Distilling the Knowledge in a Neural Network

31 Dec 2017

Introduction

In machine learning, it is common to train a single large model (with a large number of parameters) or ensemble of multiple smaller models using the same dataset.
While such large models help to improve the performance of the system, they also make it difficult and computationally expensive to deploy the system.
The paper proposes to transfer the knowledge from such “cumbersome” models into a single, “simpler” model which is more suitable for deployment. This transfer of knowledge is referred to as “distillation”.
Link to the paper

Train the cumbersome model using the given training data in the usual way.
Train the simpler, distilled model using the class probabilities (from the cumbersome model) as the soft target. Thus, the simpler model is trained to generalise the same way as the cumbersome model.
If the soft targets have high entropy, they provide much more information than the hard targets and the gradient (between training examples) would vary lesser.
One approach is to minimise the L2 difference between logits produced by the cumbersome model and the simpler model. This approach was pursued by Buciluǎ et al.
The paper proposes a more general solution which they name “distillation”. The temperature of the final softmax is increased till the cumbersome model produces a set of soft targets (from the final softmax layer). These soft targets are then used to train the simpler model.
It also shows that the proposed approach is, in fact, a more general case of the first approach.

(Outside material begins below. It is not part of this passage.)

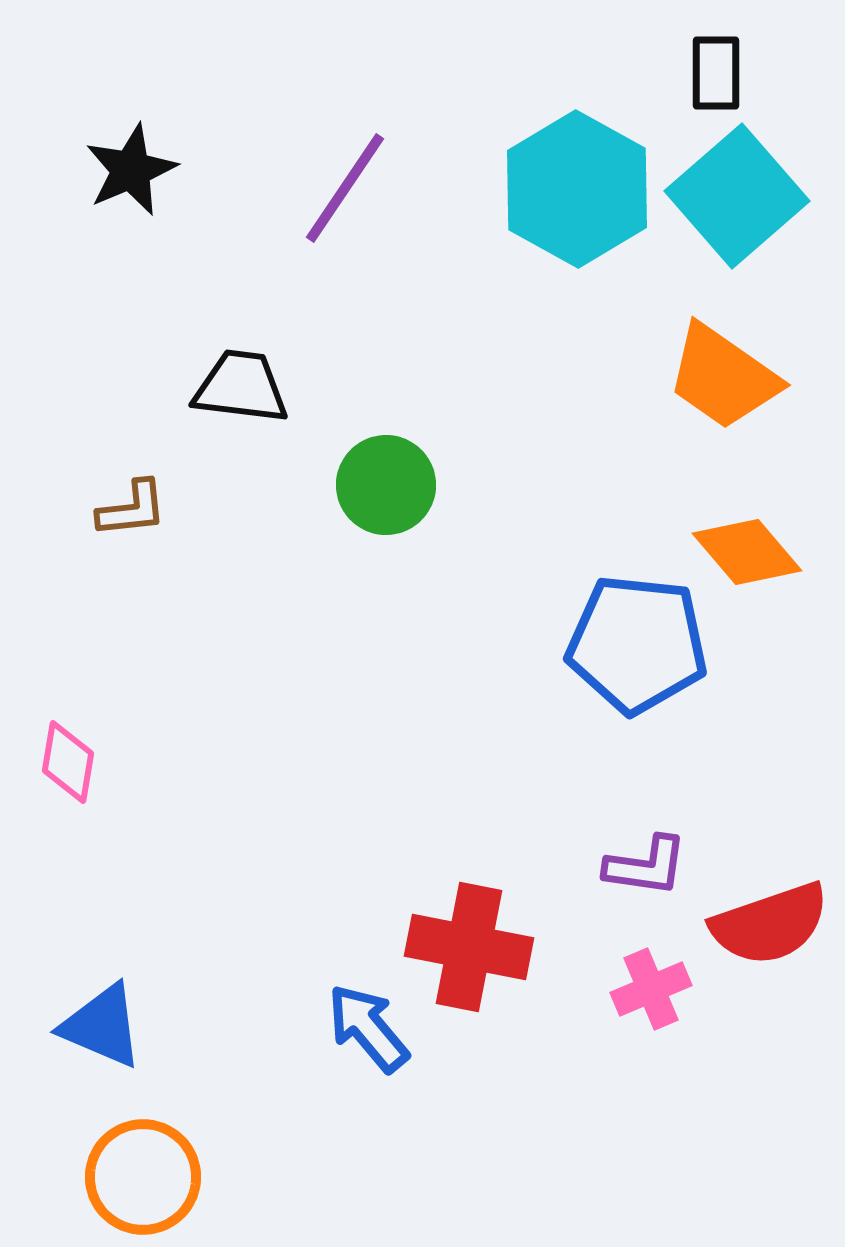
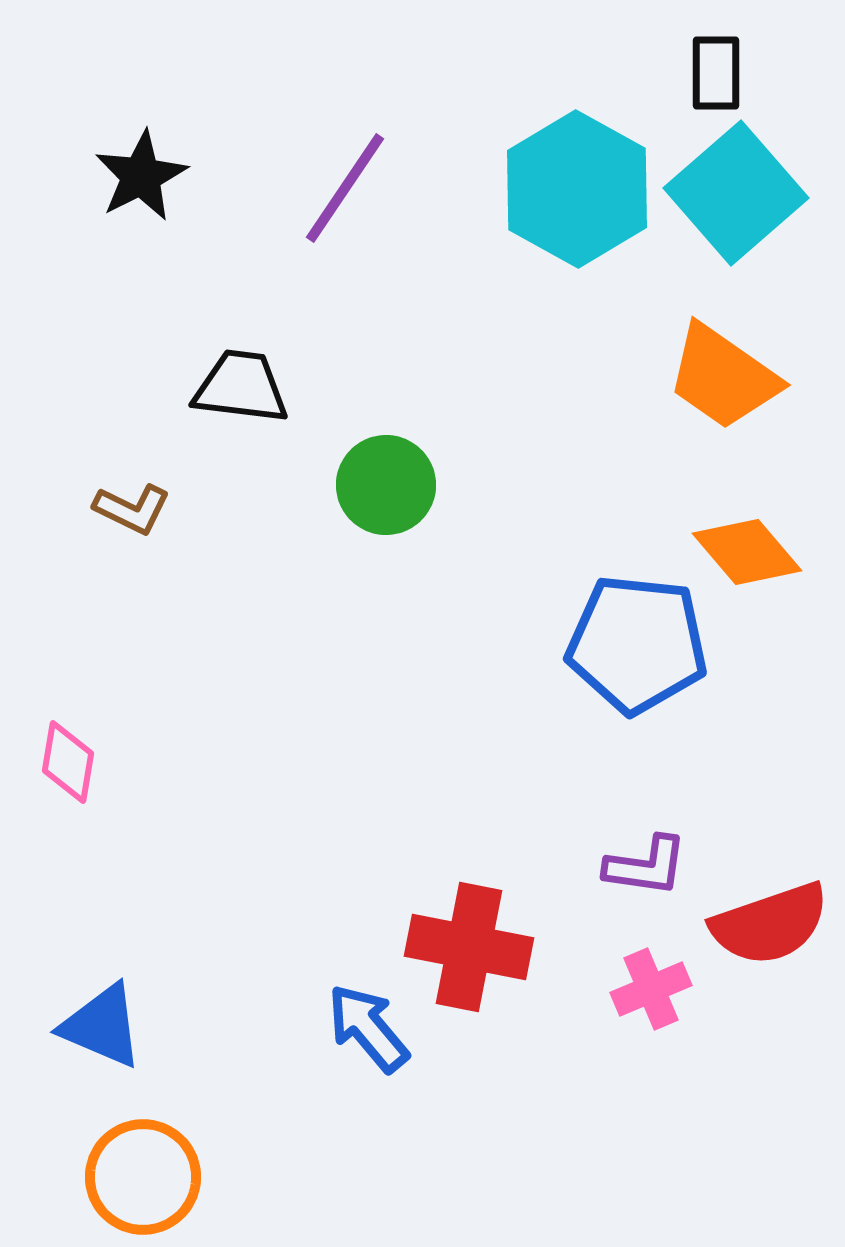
black star: moved 10 px right, 6 px down; rotated 4 degrees counterclockwise
cyan square: moved 1 px left, 3 px up
brown L-shape: rotated 32 degrees clockwise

In the simplest setting, the cumbersome model is first trained with a high value of temperature and then the same temperature value is used to train the simpler model. The temperature is set to 1 when making predictions using the simpler model.
It helps to add an auxiliary objective function which corresponds to the cross-entropy loss with the correct labels. The second objective function should be given a much lower weight though. Further, the magnitude of the soft targets needs to be scaled by multiplying with the square of temperature.